Nem me lembro onde e quando comprei a primavera que vive apertada num vaso grande em minha sacada. Às vezes penso que ela deveria estar num vasto chão de terra, vivendo assim às largas, como era da vontade do Criador, que não criou os vasos para espremer plantas e flores. Mas os entendidos me informaram de que se tratava de uma miniprimavera perfeitamente capaz de viver num vaso que contivesse terra suficiente para seu desenvolvimento. E a minha primavera é diferente, as flores se misturam na cor, um pouco cor de vinho, um pouco cor de carne vermelha, tons diferentes que se casam perfeitamente.
Às vezes, quando vou rezar, subo e alterno meu olhar entre as montanhas e a primavera. Aí me perco nos detalhes da flor que contém mil minúcias e particularidades botânicas que não sei nomear, mas garanto que é um milagre, insisto que é um milagre de Deus e torno a repetir que ninguém conseguiria fazer coisa tão fantástica. Tão perdida, me distraio e me esqueço de completar as orações, mas me perdoo porque sei que admirar as obras de Deus também é um modo de falar com Ele. As crianças também se distraem, mas não se torturam por isso, e nós temos que nos fazer crianças para entrar no reino dos Céus.

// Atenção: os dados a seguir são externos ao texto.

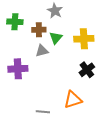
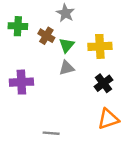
brown cross: (39, 30) -> (46, 36), turned 32
gray triangle: (42, 51) -> (67, 68), moved
orange triangle: (73, 100) -> (108, 119), moved

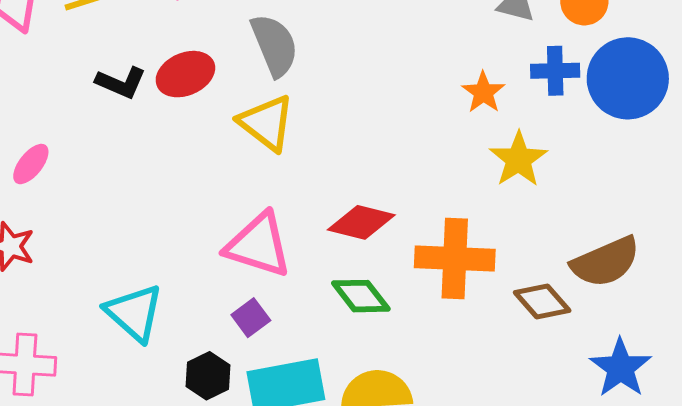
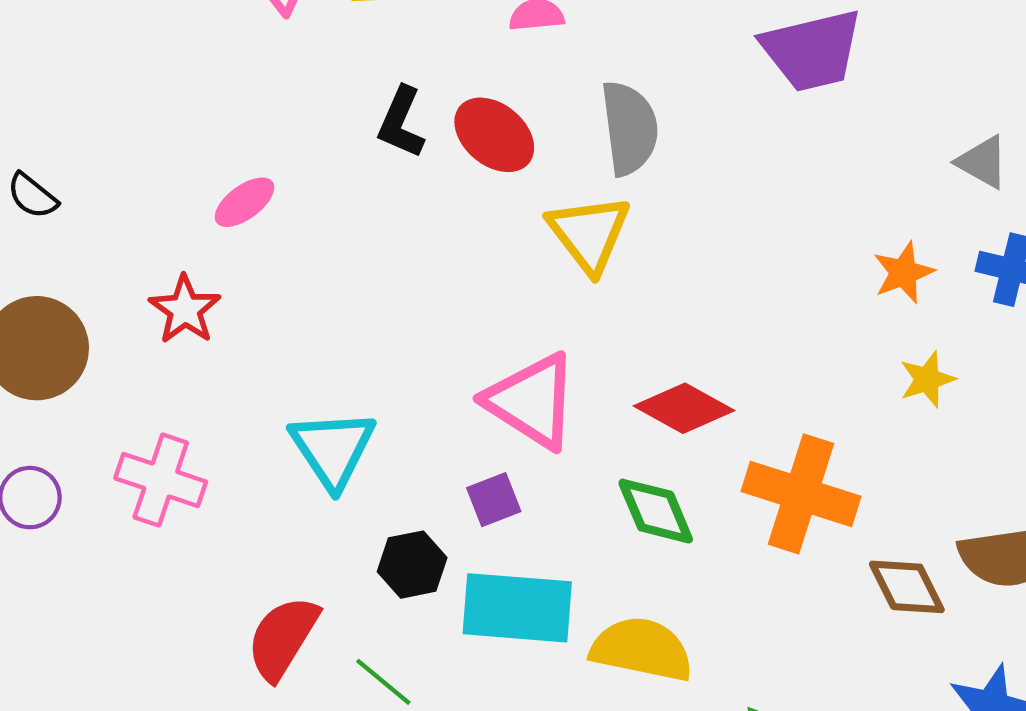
red ellipse: (185, 74) -> (494, 135), turned 48
black L-shape: (121, 83) -> (401, 122), turned 75
yellow star: (518, 159) -> (927, 379), size x0.7

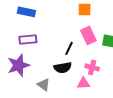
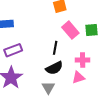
gray triangle: (44, 85) -> (48, 88), moved, turned 40

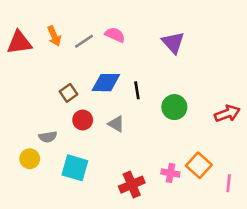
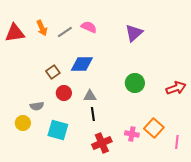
purple triangle: (173, 43) -> (134, 33), turned 30
black line: (137, 90) -> (93, 114), moved
gray triangle: (116, 124) -> (90, 96), turned -32

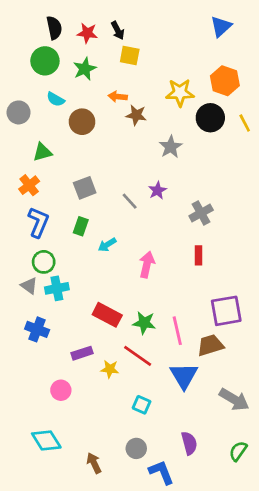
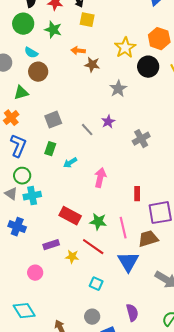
green star: (85, 69) -> (53, 30), turned -30
yellow star: (180, 93) -> (125, 48), turned -30
brown circle: (82, 122) -> (38, 72), moved
red rectangle: (198, 255) -> (137, 194), moved

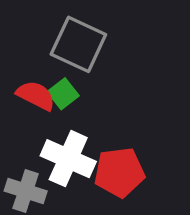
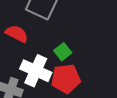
green square: (63, 94) -> (63, 52), moved

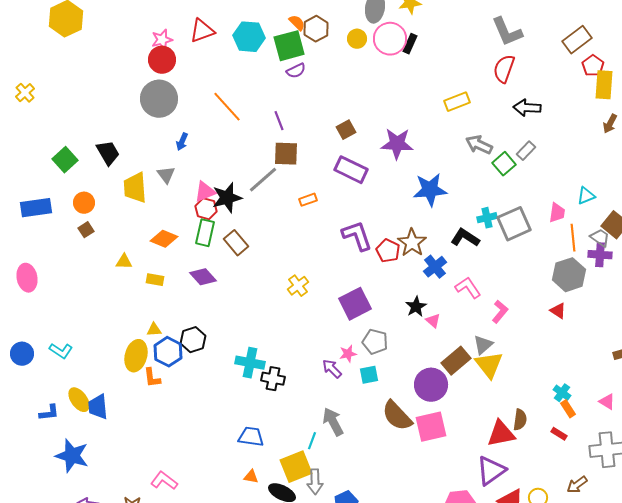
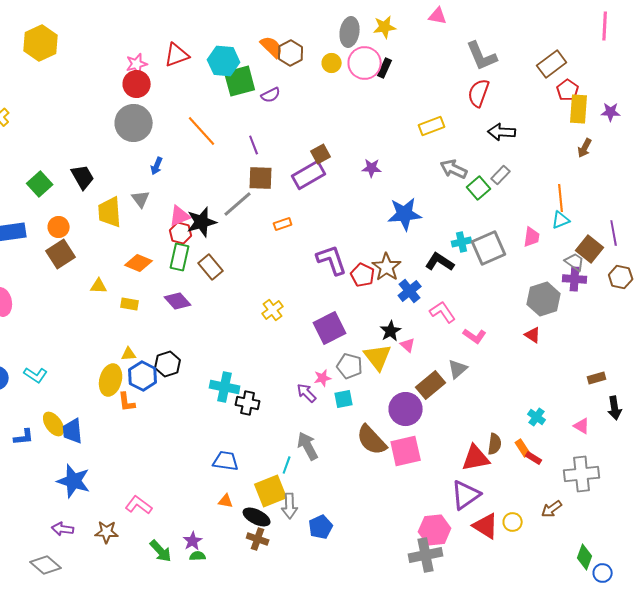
orange semicircle: (297, 23) -> (272, 47), size x1.4
green square: (289, 46) -> (240, 81), moved
purple star: (397, 144) -> (372, 168), size x0.6
purple rectangle: (351, 170) -> (309, 175), moved, turned -56
brown square: (86, 230) -> (61, 254), size x1.8
orange line: (573, 238) -> (561, 198), moved
pink L-shape: (500, 312) -> (475, 336), turned 85
yellow triangle: (489, 365) -> (378, 357), moved
orange rectangle: (568, 409) -> (523, 448), moved
blue star: (72, 456) -> (74, 481), moved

Bem, ultimamente a primavera estava feia. É claro que tem que se considerar que era inverno, mas cada vez que subia lá, ficava triste. As folhas estavam de um verde opaco, doente, quase morto. Os galhos terminavam em gravetos secos. As poucas e pequenas flores eram igualmente sem vida. Eu ficava aborrecida e aí vinha a culpa, imagine só, ficar assim porque a primavera está meio feia. O mundo do jeito que está, fim dos tempos como diria minha mãe, milhares de refugiados morrendo tal qual os escravos em épocas remotas, eles morrem nos porões, sem ar, sem comida, sem vida. E quando conseguem sobreviver à travessia, são enxotados daqui para ali, debaixo de chuva ou de sol forte. E eu aqui, preocupada com minha primavera que se recusa a ser bonita como era.
Então meu marido, que é um especialista em me fazer feliz, apareceu com um adubo esquisito dentro de um saquinho de plástico. É que gosto das embalagens, dos rótulos, das validades e certezas escritas, e, no entanto, sei que a vida é incerta e o mundo mais impreciso do que nunca. E ele me garantiu que o vendedor era um perito no assunto, e que o remédio era próprio para árvores pequenas. O adubo fez pouca diferença para uma arvorezinha lá do canto, e meu marido achou de ir distribuindo aquela areia, meio terra, meio grão por vários vasos. Até na samambaia de metro ele colocou.
Um dia depois ela estava completamente seca. A primavera também recebeu seu quinhão, o que me deixou apreensiva e me fez ficar de olho vigiando, tal qual mãe atenta que vigia a respiração do filho doente. Até já me preparava para as exéquias, puxa vida! Tantos anos aqui comigo. Tantos anos de amizade, de admiração. Mas eis que o milagre acontece. De repente as folhas se apresentam com um verde tão brilhante como se tivessem sido enceradas pela mais diligente especialista de limpeza do palácio de Buckingham. As flores se acotovelam para se mostrar e o colorido é inigualável. Borboletas raras e belas como nunca tinha visto antes, farfalham suas elegantes asas de seda pura em torno das flores cor de vinho e cor de carne vermelha. A vida tem disso, é e não é, o adubo aparentemente venenoso fez bem para a flor, ou foi o inverno que deu trégua, ou a bendita chuva que caiu ou simplesmente Deus, o criador da primavera, que me viu distraída da oração e embasbacada com a beleza de sua criação. Vai ver que foi. Viva a primavera!